## Abstract

Let G be a finitely generated Fuchsian group of the first kind acting on the unit disk $\Delta $ and let S be the unit circle. If g is a Mobius transformation, represented by $\left( \matrix\format\c\kern.8em&\c \\ \alpha & \beta \\ \overline{\beta} & \overline{\alpha} \endmatrix \right)$ ($|\alpha|^{2}-|\beta|^{2}$ = 1) we write $\mu $(g) = 2($|\alpha|^{2}+|\beta|^{2}$). Let $\zeta \in $ S. Then there is a constant c > 0 so that for any $\eta \in $ S which is not a parabolic fixed point of G the inequality $|\eta $ - g($\zeta $)$|$ < c/$\mu $(g) has infinitely many solutions in G. This has been known for a long time (Hedlund's lemma). This can be significantly sharpened in the following manner.
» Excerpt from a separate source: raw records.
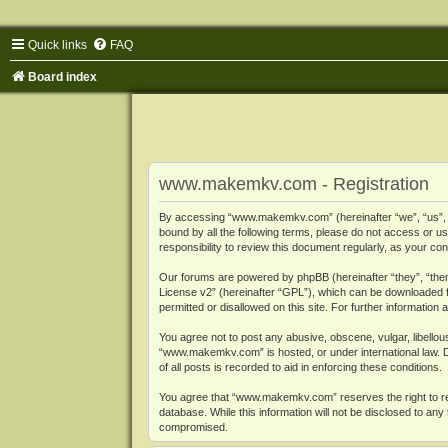
Quick links
FAQ
Board index
www.makemkv.com - Registration
By accessing “www.makemkv.com” (hereinafter “we”, “us”, “o
bound by all the following terms, please do not access or
responsibility to review this document regularly, as your
Our forums are powered by phpBB (hereinafter “they”, “them
License v2
” (hereinafter “GPL”), which can be downloaded
permitted or disallowed on this site. For further informatio
You agree not to post any abusive, obscene, vulgar, libellous
“www.makemkv.com” is hosted, or under international law. D
of all posts is recorded to aid in enforcing these conditions.
You agree that “www.makemkv.com” reserves the right to remo
database. While this information will not be disclosed to a
compromised.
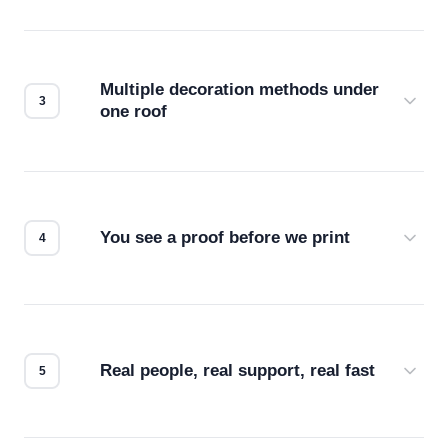
Before production starts, a real person checks
your files for resolution, color accuracy, and print
compatibility. No automated guesswork.
Multiple decoration methods under
one roof
Screen print, embroidery, DTG, heat transfer —
we match the method to your product and design
for the best possible outcome.
You see a proof before we print
Every order gets a digital proof. You approve it.
We don't start production until you're satisfied with
how it looks.
Real people, real support, real fast
Questions don't go to a queue. Our team is based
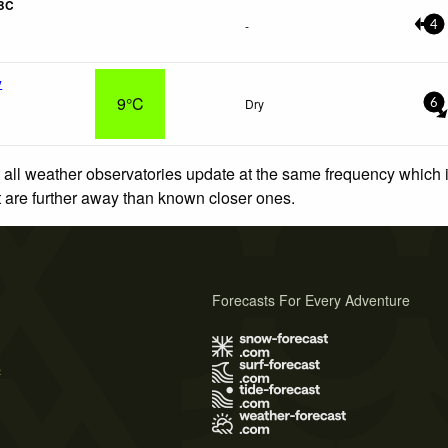
 BC
-
4
y
9°C
Dry
6
 all weather observatories update at the same frequency which
at are further away than known closer ones.
Forecasts For Every Adventure
s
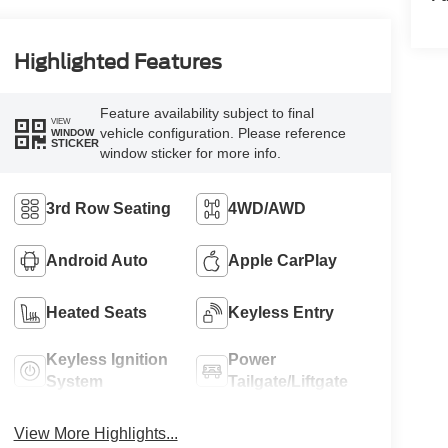
Highlighted Features
Feature availability subject to final
VIEW
vehicle configuration. Please reference
WINDOW
STICKER
window sticker for more info.
3rd Row Seating
4WD/AWD
Android Auto
Apple CarPlay
Heated Seats
Keyless Entry
Keyless Ignition
Power
System
Tailgate/Liftgate
View More Highlights...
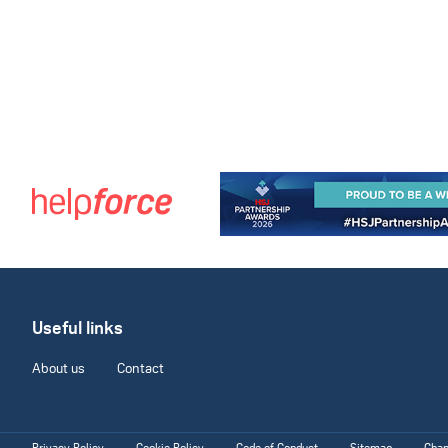
Useful links
About us
Contact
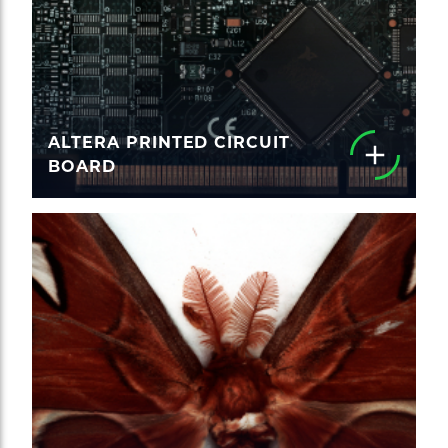
ALTERA PRINTED CIRCUIT
BOARD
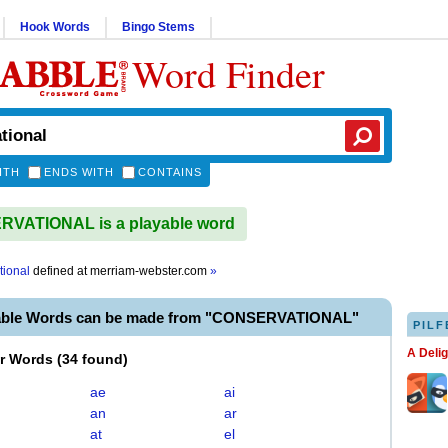
Hook Words
Bingo Stems
Word Finder
ITH
ENDS WITH
CONTAINS
VATIONAL is a playable word
tional
defined at
merriam-webster.com
»
yable Words can be made from "CONSERVATIONAL"
PILF
A Deli
er Words
(
34 found
)
ae
ai
an
ar
at
el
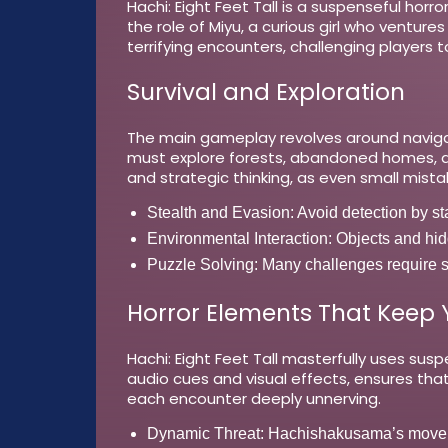
Hachi: Eight Feet Tall is a suspenseful hor
the role of Miyu, a curious girl who venture
terrifying encounters, challenging players
Survival and Exploration
The main gameplay revolves around navigat
must explore forests, abandoned homes, an
and strategic thinking, as even small mist
Stealth and Evasion:
Avoid detection by st
Environmental Interaction:
Objects and hidd
Puzzle Solving:
Many challenges require so
Horror Elements That Keep
Hachi: Eight Feet Tall masterfully uses sus
audio cues and visual effects, ensures th
each encounter deeply unnerving.
Dynamic Threat:
Hachishakusama’s movemen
If G has parabolic elements let $\zeta $ be a fixed parabolic fixed point, otherwise let it be a fixed hyperbolic fixed point of G. Then there is c > 0 so that for any X > 2, $\eta \in $ S there is a solution g $\in $ G of $\aligned |\eta -g(\zeta)| & \leq c/\surd (X\mu (g))\quad (\zeta \ \text{parabolic)}\\ & \leq c/X\quad \quad \quad \quad \ \ ,(\zeta \ \text{hyperbolic}) \endaligned $ with $\mu $(g) $\leq $ X. From this we show that if w(x) is a decreasing function satisfying w(2x)/w(x) $\geq $ c > 0 then the set A = {$\eta \in $ S: $|\eta $-g($\zeta $)$|\leq $ w($\mu $(g))/$\mu $(g) is soluble for infinitely many g $\in $ G} has measure 0 or 2$\pi $ as $\Sigma $w(2$^{n}$) converges or diverges. Finally we show that the set B = {$\eta \in $ S: there is c > 0 so that $|\eta $-g($\zeta $)$|$ > c/$\mu $(g) for all g $\in $ G}, has Hausdorff dimension 1, although by the result above it has measure 0. These results are analogous to various theorems in the metrical theory of numbers, and they reduce to these if G is taken to be the modular group. The proofs involve a close study of the geometry of the action of G on $\Delta $.